Of the five substitutions in NS1 protein found in our samples, two are located in the middle helicase domain [9] but fall outside of four conserved Walker motifs which execute 3′–5′ helicase function [9,40]. Three substitutions are located in the C-terminal part of NS1 protein, which is predicted to have transcription transactivation capability, but has not been studied [9,41].

VP1 unique region (VP1u) contains phospholipase A2 (PLA2) domain between aa residues 11–66 [42]. Within our samples, a substitution at amino acid residue 17 between Arg and Lys was observed. Most of our samples have arginine at this position, while two samples (HR199-17 and HR1289-20) have lysine.

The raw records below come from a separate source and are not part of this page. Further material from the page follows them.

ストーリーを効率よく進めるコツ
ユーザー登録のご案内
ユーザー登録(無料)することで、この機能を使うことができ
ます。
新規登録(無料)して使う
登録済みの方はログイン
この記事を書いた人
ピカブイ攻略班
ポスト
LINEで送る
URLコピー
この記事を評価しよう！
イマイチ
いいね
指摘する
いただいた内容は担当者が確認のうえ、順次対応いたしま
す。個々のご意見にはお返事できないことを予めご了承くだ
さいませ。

Phospholipase activity of this domain is required for endosomal escape [43], but since both Lys and Arg have positively charged side chains, we do not believe it could have an impact on these processes.

Among our samples, we also observed a change at residue 461 within variable region VR-VIIIB, which is reported to be important for contact with Fab [44]. The impact of this substitution was not examined. However, VR-VIIIB was previously identified as a potential target for the development of a peptide vaccine that would be broadly neutralizing against multiple HBoV strains [44]. Nevertheless, further research that includes available HBoV1 cell culture systems are required to find whether the substitutions and variable sites detected in the sequenced strains had an effect on virus production, infectivity or reactivity with neutralizing anti-HBoV1 antibodies.

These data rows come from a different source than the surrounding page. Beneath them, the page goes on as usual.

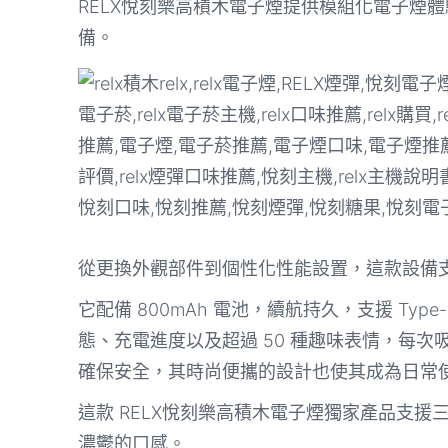
RELX悅刻樂高積木電子煙提供模組化電子煙
備。
從更換外觀部件到個性化性能設置，這款設備支援
它配備 800mAh 電池，續航持久，支援 Ty
態、充電進度以及超過 50 種趣味表情，每
確保安全，其時尚便攜的設計也使其成為日常
這款 RELX悅刻樂高積木電子煙獨家產品支
濃鬱的口感。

Calculated nucleotide based evolutionary rates are consistent with previous studies all showing that HBoV evolves at rates of about 10−4 to 10−5 substitutions per site and year [37,38]. Slowest evolving was gene encoding NS1-70 protein, which was also the most conserved based on differences analyzed at the nucleotide level. The NP1 protein had a faster rate of evolution, although amino acid analysis shows this protein is completely conserved among our samples, indicating that synonymous substitutions play main role in the evolution of this gene. A study by Lu et al. also shows a slightly higher substitution rate of NP1 gene [37].

Intra-genotypes recombination appears to play a significant role in the evolution of bocaparvovirus [12]. Using comparison of genome organization and phylogenetic analysis, it was shown that HBoV3 NS1 and NP1 sequences cluster with the homologous sequences of the HBoV1 strain, but conversely, the VP1/VP2 sequences of HBoV3 are similar to HBoV2, providing evidence that HBoV3 may have resulted from recombination between the HBoV1 and HBoV2 viruses [27]. A study from Thailand, using full-length sequence analysis, revealed that an unusual strain of HBoV4 was the result of recombination between HBoV2 and HBoV4 strains [11]. Furthermore, whole genome sequencing of Novosibirsk HBoV isolates detected an isolate that emerged via recombination between HBoV3 and HBoV4 [45]. Although HBoVs are considered to be diverse and frequently recombinant pathogens, especially HBoV2-4 that are primarily replicate in the gastrointestinal tract, recombination was not detected in the samples investigated in this study.

In conclusion, the prevalence of HBoV found in this study are consistent with previously published data confirming HBoV1 as the dominant human bocavirus that causes respiratory infections. Nevertheless, further molecular studies are needed to continuously monitor the evolution of human bocaviruses.